Table of Contents
The following diagram shows the architectural overview of the relationship between the Authorities (e.g. Library of Congress, OCLC Fast, dbPedia, etc.), the Questioning Authority (QA) normalization layer, and the display of content for selection in an application's UI.
- The UI layer shows using either Vitrolib or Hyrax. Other applications could also be integrated with this stack.
- In this example, Hyrax/Vitrolib UI makes a query request through QA which is configured to make a query request against OCLC FAST directly. OCLC FAST returns RDF search results which QA normalizes to JSON with URI, ID, and Label included for each search result. Hyrax or Vitrolib uses the normalized JSON to back an autocomplete field.
- The example shows Hyrax/Vitrolib making a query request and receiving multiple results. QA also supports fetching additional information for a single term.
- QA could have been configured to go against a number of external authorities directly or against a server cache. Configurations exist for OCLC FAST, Agrovoc, and Geonames for query search and term fetch. LoC is configured for term fetch only.
- Three potential server cache technologies are included in the diagram. As a proof of concept, a test app was configured to access the Jena-Fuseki-Lucene cache server. The others have not been tested.
- Future work in QA will normalize RDF in an expanded JSON format that will include additional context values that can be used by the UI layer for lookup with context.
- All cache technologies can be supported without changes to QA if they meet these assumptions:
- Server (e.g. external authority or cache server) provides an API supporting two types of calls…
- QUERY: q=any full or partial string value
- FETCH: id or URI=id_or_uri_to_a_single_term
- Server returns RDF in just about any RDF serialization
- Supporting multiple requests to an LDF server requires modifications to QA. (Potential Future Work)

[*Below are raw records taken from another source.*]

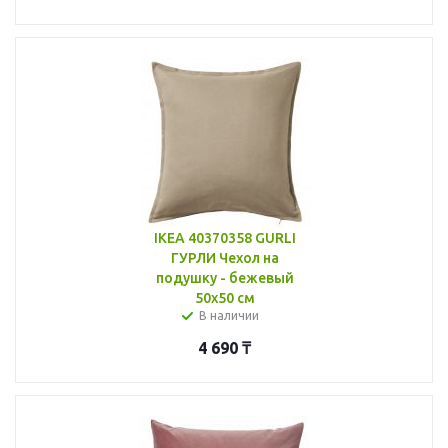
IKEA 40370358 GURLI
ГУРЛИ Чехол на
подушку - бежевый
50x50 см
В наличии
4 690
₸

Direct access to authorities is subject to outages and service delays that are outside the control of the library. To address stability of authorities, we are exploring several backend caching schemes. These include work at Iowa University into caching authority data in a Jena-Fuseki Triplestore with a Lucene search layer for querying. Harvard has explored a http://linkeddatafragments.org linked data fragments server implementation. Cornell investigated the Samvera community's Active-Triples linked data fragments implementation which uses Marmotta or Blazegraph as the backing triplestore.
We are moving forward with extending the Jena-Fuseki-Lucene approach for caching external authority data. This approach will serve as the back-end for VitroLib installations for cataloging experimentation and Hyrax repository applications. The QA and UI components being developed will also be able to work with the other back-end approaches, but we will not be exploring them further at this time and they may require additional work to be fully functioning.
The original Questioning Authority (QA) code used non-linked data APIs to access authorities. This required coding of a one-off process for each authority to access the API and interpret the proprietary results format. We extended the QA code to include a single process for accessing linked data based APIs and interpreting the linked data results. There are still differences in the access APIs and results can be returned in a number of ontologies. These differences are encoded in a configuration for each authority which includes the access URLs and identification of the predicates serving particular roles in the UI. The results are normalized into a JSON structure allowing front-end UIs to process all data the same.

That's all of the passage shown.